I should preface all this by saying I know Sandra Newman, the author of The Men. I feel presumptuous calling myself her friend, thanks to longstanding insecurities about whether I’ve bridged the gap between “acquaintance” and “friend” in most of my interactions with others, but we have a friendly rapport, especially on Twitter, where we see each other most. I have significant respect for her as an extraordinarily thoughtful writer, but beyond that experience has led me to consider her an extraordinarily thoughtful person, period.
Thus, if you had heard about the plot of The Men, her forthcoming novel about what follows the mysterious disappearance of everyone with a Y chromosome in the world, and said that you were concerned because from the limited information available the book seemed transphobic, I’d most likely tell you that didn’t sound like the Sandra Newman I know and we should wait until we’ve read the book to make any final judgment.
(I say we because I haven’t had a chance yet to read The Men, although I had resolved to do so even before a public controversy did break out over the description of its plot. Obviously, my respect for her colors my perspective and my inclination to give her some benefit of the doubt, but it doesn’t impair my critical faculties entirely, or at least I’d like to think so. You may doubt that; I understand why you might.)
If, though, you had said something more along the lines of “The Men is going to be a transphobic shitshow” or “why is Sandra Newman writing a transphobic novel?”, I’d more likely respond dismissively or vehemently, perhaps even profanely, depending on your tone, because I would hear that as an attack on a writer I like and admire by someone who hadn’t taken the time to read the book first.
Lauren Hough, who has a closer relationship with her than I do, had read the book, and did respond to people who said it “sounds kinda terfy,” as one person put it, dismissively and vehemently, and, as the conversation went on, profanely. I don’t know Hough, but I saw some of those tweets, and I didn’t see a problem with them, because I shared her belief that people should read books before criticizing or condemning them (especially, of course, a book by someone in whom I place no small faith).

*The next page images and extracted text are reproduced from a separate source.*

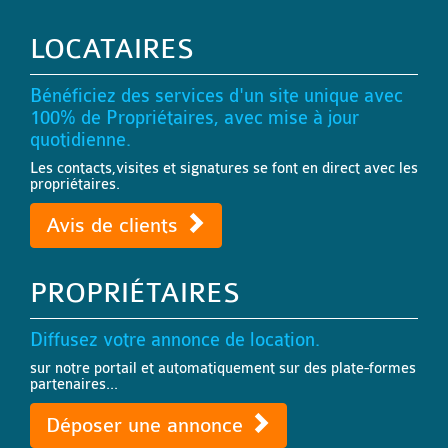
LOCATAIRES
Bénéficiez des services d'un site unique avec
100% de Propriétaires, avec mise à jour
quotidienne.
Les contacts,visites et signatures se font en direct avec les
propriétaires.
Avis de clients
PROPRIÉTAIRES
Diffusez votre annonce de location.
sur notre portail et automatiquement sur des plate-formes
partenaires...
Déposer une annonce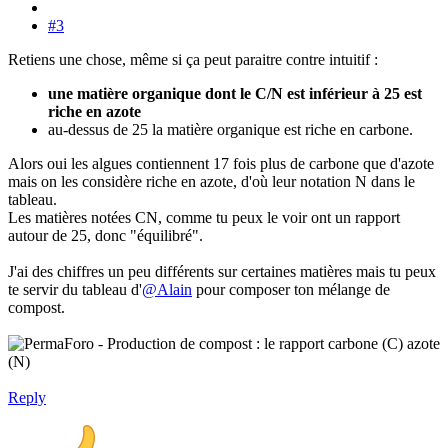
#3
Retiens une chose, même si ça peut paraitre contre intuitif :
une matière organique dont le C/N est inférieur à 25 est
riche en azote
au-dessus de 25 la matière organique est riche en carbone.
Alors oui les algues contiennent 17 fois plus de carbone que d'azote
mais on les considère riche en azote, d'où leur notation N dans le
tableau.
Les matières notées CN, comme tu peux le voir ont un rapport
autour de 25, donc "équilibré".
J'ai des chiffres un peu différents sur certaines matières mais tu peux
te servir du tableau d'
@Alain
pour composer ton mélange de
compost.
Reply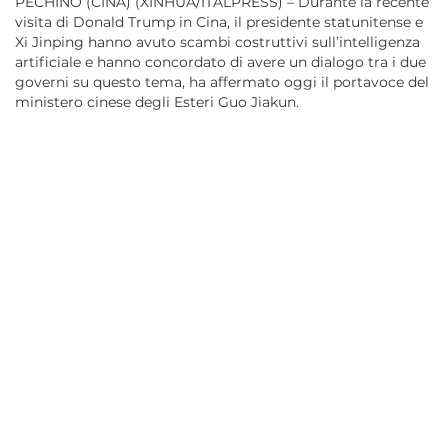
PECHINO (CINA) (XINHUA/ITALPRESS) – Durante la recente
visita di Donald Trump in Cina, il presidente statunitense e
Xi Jinping hanno avuto scambi costruttivi sull’intelligenza
artificiale e hanno concordato di avere un dialogo tra i due
governi su questo tema, ha affermato oggi il portavoce del
ministero cinese degli Esteri Guo Jiakun.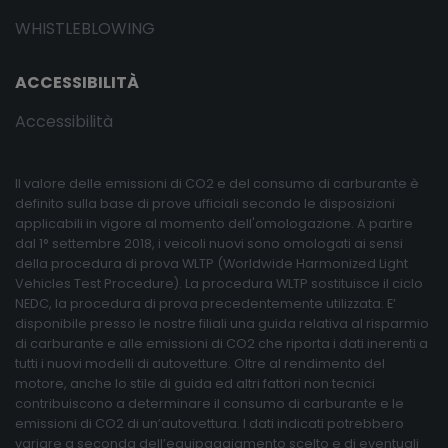
WHISTLEBLOWING
ACCESSIBILITÀ
Accessibilità
Il valore delle emissioni di CO2 e del consumo di carburante è
definito sulla base di prove ufficiali secondo le disposizioni
applicabili in vigore al momento dell'omologazione. A partire
dal 1° settembre 2018, i veicoli nuovi sono omologati ai sensi
della procedura di prova WLTP (Worldwide Harmonized Light
Vehicles Test Procedure). La procedura WLTP sostituisce il ciclo
NEDC, la procedura di prova precedentemente utilizzata. E’
disponibile presso le nostre filiali una guida relativa al risparmio
di carburante e alle emissioni di CO2 che riporta i dati inerenti a
tutti i nuovi modelli di autovetture. Oltre al rendimento del
motore, anche lo stile di guida ed altri fattori non tecnici
contribuiscono a determinare il consumo di carburante e le
emissioni di CO2 di un’autovettura. I dati indicati potrebbero
variare a seconda dell’equipaggiamento scelto e di eventuali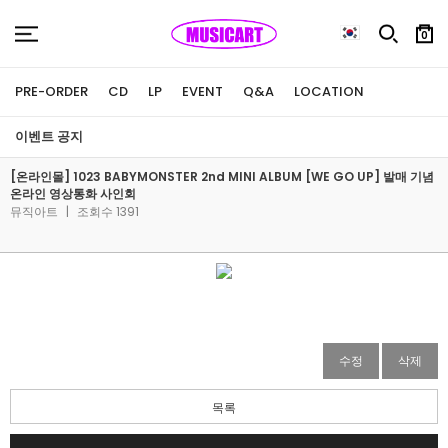
0
PRE-ORDER
CD
LP
EVENT
Q&A
LOCATION
이벤트 공지
[온라인몰] 1023 BABYMONSTER 2nd MINI ALBUM [WE GO UP] 발매 기념
온라인 영상통화 사인회
뮤직아트
|
조회수 1391
수정
삭제
목록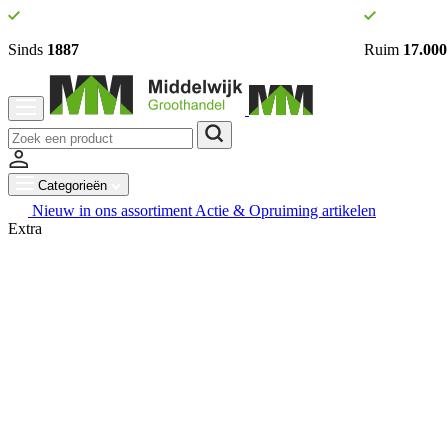
Sinds
1887
Ruim
17.000
Categorieën
Nieuw in ons assortiment
Actie & Opruiming artikelen
Extra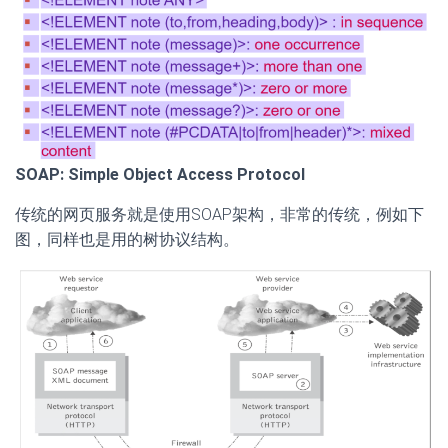
SOAP: Simple Object Access Protocol
传统的网页服务就是使用SOAP架构，非常的传统，例如下
图，同样也是用的树协议结构。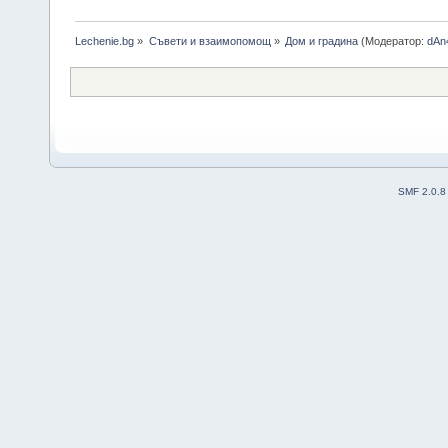
Lechenie.bg
»
Съвети и взаимопомощ
»
Дом и градина
(Модератор:
dAn
SMF 2.0.8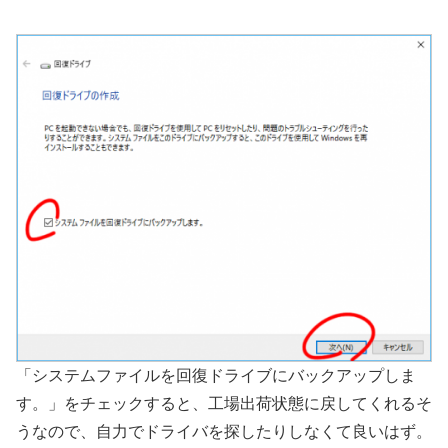
「システムファイルを回復ドライブにバックアップしま
す。」をチェックすると、工場出荷状態に戻してくれるそ
うなので、自力でドライバを探したりしなくて良いはず。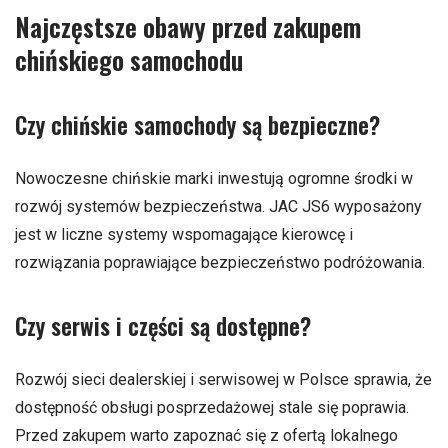
Najczęstsze obawy przed zakupem
chińskiego samochodu
Czy chińskie samochody są bezpieczne?
Nowoczesne chińskie marki inwestują ogromne środki w
rozwój systemów bezpieczeństwa. JAC JS6 wyposażony
jest w liczne systemy wspomagające kierowcę i
rozwiązania poprawiające bezpieczeństwo podróżowania.
Czy serwis i części są dostępne?
Rozwój sieci dealerskiej i serwisowej w Polsce sprawia, że
dostępność obsługi posprzedażowej stale się poprawia.
Przed zakupem warto zapoznać się z ofertą lokalnego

I did not see Hough’s initial responses as transphobic. Blunt and increasingly uncivil, yes, but not even necessarily inappropriately uncivil, and precise in the object of their scorn: people talking about a book they had not read, acting as if they knew with certainty what that book was like. Hough made her criticisms without attributing anyone’s behavior to their gender identity, and she expressed her argument consistently: Read the book before you criticize it.
We’ll come back to this point a little later, so please hold any objections you might have after reading that last paragraph. For now, the plot thickens.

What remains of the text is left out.